→ Input
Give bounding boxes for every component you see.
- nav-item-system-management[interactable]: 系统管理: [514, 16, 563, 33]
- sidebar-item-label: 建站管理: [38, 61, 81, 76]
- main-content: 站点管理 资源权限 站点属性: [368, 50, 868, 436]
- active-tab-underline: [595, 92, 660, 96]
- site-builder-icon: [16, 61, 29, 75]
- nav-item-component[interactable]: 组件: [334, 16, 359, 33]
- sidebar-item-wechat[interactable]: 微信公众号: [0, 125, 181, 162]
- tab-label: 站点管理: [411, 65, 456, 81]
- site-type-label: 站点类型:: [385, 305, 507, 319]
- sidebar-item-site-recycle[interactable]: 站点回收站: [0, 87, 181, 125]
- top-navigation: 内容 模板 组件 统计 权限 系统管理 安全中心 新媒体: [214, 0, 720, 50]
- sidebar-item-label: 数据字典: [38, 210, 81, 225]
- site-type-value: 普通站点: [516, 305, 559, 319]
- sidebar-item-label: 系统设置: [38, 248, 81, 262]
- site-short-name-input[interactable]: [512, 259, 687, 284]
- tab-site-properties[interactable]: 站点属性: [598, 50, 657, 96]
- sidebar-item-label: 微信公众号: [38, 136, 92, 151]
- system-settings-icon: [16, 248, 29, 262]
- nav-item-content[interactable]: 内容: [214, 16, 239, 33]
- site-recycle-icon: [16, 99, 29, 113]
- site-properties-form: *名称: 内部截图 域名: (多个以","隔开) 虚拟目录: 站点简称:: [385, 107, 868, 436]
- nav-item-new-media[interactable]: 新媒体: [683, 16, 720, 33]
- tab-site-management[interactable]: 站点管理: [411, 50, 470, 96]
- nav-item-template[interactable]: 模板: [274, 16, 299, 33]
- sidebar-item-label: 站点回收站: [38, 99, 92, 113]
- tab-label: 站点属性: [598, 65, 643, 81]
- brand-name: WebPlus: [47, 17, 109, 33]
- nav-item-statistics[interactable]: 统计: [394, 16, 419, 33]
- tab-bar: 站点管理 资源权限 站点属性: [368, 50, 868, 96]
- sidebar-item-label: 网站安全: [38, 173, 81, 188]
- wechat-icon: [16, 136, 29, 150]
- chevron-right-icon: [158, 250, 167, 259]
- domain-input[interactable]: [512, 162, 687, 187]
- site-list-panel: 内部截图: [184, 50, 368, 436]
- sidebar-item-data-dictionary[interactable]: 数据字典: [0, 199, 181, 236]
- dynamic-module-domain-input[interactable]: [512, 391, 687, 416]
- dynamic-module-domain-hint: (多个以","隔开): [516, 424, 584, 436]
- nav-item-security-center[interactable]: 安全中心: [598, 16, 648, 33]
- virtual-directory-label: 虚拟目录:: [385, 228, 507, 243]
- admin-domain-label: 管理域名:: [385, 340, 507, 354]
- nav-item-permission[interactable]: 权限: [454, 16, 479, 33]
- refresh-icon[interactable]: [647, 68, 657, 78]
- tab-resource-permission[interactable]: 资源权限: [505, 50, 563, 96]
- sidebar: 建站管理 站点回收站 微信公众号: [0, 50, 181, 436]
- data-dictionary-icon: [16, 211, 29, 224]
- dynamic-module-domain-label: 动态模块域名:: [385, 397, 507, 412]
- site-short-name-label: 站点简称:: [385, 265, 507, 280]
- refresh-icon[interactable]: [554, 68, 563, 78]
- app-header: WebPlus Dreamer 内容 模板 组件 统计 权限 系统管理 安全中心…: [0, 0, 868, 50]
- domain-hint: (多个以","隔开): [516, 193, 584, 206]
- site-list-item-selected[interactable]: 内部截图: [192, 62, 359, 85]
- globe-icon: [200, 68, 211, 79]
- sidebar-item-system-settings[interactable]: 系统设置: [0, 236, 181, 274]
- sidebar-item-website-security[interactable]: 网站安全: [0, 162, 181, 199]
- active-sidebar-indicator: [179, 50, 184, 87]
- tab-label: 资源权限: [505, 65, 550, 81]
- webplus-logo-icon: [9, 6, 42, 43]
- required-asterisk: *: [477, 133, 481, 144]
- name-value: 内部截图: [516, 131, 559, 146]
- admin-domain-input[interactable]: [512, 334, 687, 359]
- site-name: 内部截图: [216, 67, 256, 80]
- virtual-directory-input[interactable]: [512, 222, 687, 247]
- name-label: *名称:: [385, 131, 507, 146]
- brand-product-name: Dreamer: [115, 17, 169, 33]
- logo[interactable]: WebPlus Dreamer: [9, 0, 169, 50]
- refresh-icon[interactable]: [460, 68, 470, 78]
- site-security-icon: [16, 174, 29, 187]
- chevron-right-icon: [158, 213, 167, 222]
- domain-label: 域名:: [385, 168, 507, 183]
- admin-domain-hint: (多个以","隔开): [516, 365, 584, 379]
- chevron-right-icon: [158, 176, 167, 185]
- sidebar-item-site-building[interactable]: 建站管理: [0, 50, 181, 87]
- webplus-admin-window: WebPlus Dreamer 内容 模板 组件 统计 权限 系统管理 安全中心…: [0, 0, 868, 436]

→ Problem description
Exactly how many lines of the records include "value"? Provide the number by itself.

→ Answer space
2